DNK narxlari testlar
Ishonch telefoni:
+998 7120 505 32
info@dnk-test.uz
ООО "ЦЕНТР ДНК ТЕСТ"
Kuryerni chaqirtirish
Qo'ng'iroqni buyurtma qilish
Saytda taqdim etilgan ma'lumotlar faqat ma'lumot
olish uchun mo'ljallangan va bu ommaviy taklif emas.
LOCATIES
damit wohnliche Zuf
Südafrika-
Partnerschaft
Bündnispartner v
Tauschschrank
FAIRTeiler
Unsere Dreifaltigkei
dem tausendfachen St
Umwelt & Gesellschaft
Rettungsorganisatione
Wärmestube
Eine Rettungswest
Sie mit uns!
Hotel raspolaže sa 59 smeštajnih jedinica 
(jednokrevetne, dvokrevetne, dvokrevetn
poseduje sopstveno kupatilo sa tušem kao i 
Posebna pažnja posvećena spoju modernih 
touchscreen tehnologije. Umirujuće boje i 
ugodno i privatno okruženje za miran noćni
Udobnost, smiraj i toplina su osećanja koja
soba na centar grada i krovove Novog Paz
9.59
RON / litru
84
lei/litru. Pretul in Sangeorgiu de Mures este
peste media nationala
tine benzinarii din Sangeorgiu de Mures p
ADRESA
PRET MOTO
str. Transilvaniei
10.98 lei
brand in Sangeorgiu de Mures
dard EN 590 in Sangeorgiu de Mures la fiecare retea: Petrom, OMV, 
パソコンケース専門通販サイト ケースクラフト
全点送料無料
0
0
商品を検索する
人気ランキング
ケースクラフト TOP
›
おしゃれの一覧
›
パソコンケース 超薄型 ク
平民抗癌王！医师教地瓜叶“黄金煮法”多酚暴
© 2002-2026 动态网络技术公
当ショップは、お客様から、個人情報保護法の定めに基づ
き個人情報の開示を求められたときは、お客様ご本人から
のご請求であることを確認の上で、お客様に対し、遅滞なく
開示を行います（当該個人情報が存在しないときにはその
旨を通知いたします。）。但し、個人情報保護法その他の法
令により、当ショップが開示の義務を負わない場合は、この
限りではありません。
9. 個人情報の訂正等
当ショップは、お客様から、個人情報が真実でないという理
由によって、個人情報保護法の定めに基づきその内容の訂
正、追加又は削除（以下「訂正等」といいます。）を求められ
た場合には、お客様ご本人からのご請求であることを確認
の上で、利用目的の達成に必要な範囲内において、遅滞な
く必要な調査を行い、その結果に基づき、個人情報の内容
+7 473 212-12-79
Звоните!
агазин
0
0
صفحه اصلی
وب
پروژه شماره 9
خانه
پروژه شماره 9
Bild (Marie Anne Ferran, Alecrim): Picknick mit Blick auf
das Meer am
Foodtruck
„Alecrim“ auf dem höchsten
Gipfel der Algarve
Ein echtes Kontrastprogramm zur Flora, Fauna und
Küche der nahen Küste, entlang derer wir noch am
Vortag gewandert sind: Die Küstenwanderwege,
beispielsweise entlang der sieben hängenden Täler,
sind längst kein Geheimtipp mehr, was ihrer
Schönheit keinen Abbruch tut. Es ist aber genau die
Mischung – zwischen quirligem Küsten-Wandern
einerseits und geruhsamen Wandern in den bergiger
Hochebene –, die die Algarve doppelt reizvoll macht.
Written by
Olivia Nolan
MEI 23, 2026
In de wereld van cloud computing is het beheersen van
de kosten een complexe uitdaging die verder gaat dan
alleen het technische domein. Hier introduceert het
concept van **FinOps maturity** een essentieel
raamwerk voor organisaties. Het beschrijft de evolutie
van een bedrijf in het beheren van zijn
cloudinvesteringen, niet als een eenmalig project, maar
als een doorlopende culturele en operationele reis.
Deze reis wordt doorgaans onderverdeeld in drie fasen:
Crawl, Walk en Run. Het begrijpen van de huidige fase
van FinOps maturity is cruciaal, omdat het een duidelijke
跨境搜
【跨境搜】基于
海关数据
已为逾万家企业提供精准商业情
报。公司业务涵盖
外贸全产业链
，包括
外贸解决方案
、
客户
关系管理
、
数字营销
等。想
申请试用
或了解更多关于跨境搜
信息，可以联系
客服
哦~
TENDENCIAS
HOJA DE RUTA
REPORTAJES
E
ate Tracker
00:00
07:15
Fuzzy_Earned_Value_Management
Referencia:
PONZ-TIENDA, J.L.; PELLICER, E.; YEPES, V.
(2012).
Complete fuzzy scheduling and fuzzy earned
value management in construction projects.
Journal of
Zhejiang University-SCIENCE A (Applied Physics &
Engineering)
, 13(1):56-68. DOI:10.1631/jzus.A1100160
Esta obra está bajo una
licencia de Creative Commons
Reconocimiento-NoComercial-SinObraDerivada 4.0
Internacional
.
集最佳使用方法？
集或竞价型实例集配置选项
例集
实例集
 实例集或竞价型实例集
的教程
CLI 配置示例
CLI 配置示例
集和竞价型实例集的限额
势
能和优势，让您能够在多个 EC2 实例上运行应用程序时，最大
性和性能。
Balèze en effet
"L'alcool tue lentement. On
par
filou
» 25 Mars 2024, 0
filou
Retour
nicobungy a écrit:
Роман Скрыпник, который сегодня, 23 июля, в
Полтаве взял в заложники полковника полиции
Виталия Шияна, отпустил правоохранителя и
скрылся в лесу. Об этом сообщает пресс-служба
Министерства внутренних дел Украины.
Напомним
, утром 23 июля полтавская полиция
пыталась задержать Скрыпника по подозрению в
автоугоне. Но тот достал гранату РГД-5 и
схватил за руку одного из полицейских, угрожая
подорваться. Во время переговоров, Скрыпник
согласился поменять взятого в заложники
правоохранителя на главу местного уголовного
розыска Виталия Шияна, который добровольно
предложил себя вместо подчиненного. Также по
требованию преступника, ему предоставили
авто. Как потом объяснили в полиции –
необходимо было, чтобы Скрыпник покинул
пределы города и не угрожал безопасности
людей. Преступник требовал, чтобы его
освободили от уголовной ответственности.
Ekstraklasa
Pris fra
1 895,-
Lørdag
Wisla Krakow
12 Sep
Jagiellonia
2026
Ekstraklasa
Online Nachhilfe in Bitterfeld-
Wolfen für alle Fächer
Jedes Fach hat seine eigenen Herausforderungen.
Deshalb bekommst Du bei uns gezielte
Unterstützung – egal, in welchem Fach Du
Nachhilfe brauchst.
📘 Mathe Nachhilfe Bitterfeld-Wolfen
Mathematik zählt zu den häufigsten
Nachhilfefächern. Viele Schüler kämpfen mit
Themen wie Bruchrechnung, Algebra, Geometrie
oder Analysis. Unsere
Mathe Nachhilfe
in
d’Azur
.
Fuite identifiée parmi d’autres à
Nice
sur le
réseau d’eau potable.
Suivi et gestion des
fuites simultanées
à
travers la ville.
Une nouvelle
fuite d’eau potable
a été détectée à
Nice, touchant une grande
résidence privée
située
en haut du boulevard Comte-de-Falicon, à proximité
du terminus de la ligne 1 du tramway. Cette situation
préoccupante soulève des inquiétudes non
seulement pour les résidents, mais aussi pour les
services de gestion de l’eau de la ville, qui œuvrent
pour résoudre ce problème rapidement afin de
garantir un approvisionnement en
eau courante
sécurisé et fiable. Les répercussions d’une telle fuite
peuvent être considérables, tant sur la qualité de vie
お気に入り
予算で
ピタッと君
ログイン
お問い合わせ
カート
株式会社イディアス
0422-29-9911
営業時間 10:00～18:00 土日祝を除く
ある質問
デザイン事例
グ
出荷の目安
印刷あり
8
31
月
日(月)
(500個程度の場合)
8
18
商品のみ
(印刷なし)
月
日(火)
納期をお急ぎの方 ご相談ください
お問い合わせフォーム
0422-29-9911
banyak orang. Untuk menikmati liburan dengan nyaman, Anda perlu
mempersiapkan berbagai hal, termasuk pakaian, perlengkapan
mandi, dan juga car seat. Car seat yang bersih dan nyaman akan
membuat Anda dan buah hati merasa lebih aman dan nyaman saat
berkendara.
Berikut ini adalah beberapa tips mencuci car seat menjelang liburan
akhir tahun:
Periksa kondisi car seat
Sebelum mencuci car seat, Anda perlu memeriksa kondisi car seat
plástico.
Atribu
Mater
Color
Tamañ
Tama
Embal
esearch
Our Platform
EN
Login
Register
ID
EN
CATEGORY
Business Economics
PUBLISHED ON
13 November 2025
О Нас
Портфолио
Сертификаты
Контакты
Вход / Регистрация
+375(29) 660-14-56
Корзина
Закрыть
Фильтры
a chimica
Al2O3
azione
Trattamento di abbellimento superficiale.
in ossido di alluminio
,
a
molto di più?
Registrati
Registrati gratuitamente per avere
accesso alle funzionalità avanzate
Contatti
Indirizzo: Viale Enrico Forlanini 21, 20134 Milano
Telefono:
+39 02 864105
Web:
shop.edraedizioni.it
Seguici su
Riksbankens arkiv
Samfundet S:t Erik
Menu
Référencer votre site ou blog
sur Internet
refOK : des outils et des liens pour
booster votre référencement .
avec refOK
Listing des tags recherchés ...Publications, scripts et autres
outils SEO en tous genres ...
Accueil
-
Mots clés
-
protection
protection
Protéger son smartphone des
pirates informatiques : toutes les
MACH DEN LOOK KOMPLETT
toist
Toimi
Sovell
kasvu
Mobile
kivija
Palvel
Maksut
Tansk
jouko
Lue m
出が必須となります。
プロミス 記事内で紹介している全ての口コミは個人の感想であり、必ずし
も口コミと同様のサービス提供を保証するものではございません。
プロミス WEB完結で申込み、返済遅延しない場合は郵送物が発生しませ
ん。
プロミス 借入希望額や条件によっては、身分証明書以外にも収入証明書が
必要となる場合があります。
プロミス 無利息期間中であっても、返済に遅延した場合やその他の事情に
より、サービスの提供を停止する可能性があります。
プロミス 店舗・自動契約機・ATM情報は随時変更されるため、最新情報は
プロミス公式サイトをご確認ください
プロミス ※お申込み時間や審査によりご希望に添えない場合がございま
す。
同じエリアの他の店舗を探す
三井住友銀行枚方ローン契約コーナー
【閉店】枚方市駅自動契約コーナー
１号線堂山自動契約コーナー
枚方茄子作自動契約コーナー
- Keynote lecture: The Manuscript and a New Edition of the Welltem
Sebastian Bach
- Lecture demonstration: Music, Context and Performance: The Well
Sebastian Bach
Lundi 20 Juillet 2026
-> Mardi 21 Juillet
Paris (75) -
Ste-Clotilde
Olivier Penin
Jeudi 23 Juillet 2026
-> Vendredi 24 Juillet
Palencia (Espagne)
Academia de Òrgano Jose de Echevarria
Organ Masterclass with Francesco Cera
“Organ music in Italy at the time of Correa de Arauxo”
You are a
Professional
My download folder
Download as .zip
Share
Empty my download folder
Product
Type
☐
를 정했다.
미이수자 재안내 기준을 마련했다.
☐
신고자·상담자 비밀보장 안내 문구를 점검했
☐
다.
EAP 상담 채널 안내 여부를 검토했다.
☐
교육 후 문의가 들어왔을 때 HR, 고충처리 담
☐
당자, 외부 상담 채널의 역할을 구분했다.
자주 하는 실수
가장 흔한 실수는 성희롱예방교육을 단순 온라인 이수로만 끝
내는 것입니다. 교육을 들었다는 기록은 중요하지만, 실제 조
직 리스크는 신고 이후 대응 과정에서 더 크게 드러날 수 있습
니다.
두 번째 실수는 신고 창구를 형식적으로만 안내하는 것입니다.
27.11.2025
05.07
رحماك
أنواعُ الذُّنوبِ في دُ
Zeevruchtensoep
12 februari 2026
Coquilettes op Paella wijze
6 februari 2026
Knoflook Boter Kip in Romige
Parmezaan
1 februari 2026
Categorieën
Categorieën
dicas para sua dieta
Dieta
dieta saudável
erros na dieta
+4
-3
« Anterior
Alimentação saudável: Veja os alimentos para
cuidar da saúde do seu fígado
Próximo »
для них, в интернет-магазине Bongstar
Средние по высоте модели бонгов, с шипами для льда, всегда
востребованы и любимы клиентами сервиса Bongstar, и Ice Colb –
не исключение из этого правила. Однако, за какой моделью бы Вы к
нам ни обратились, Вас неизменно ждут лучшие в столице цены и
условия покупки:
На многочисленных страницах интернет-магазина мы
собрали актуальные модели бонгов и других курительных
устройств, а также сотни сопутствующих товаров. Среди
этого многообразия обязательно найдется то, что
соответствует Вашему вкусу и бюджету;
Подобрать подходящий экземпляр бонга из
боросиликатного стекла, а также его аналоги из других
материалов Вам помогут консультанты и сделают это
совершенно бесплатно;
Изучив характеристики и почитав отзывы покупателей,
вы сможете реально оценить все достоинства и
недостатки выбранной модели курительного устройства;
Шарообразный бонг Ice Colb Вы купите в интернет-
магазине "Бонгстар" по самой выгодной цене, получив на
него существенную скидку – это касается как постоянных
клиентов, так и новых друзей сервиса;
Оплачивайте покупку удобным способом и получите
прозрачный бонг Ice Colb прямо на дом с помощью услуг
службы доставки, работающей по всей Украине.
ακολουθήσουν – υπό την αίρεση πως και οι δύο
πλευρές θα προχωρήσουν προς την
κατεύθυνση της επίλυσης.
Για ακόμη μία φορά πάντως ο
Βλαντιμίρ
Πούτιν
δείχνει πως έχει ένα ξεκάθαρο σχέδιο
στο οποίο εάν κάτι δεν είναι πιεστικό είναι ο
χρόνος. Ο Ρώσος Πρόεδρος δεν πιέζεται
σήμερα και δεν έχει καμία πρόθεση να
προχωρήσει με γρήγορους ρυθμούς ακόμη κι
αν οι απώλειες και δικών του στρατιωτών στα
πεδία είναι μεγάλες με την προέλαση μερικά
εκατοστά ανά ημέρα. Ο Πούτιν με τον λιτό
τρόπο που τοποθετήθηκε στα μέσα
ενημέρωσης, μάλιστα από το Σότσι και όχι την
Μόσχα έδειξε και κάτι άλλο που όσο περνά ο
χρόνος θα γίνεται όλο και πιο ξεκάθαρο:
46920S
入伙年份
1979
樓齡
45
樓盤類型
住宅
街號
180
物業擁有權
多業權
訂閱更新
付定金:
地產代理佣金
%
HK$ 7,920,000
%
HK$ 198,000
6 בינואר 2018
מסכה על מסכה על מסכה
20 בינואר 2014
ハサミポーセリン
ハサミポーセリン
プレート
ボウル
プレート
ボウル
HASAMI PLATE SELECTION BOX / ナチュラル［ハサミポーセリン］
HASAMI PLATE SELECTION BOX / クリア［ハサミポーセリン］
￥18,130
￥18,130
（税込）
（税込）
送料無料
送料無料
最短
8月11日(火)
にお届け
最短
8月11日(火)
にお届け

EXERCISE GOAL >> Lines that contain "Unsere" are the result; find them in the entries above and copy each one.

SOLUTION >>
Unsere Dreifaltigkei
oder Analysis. Unsere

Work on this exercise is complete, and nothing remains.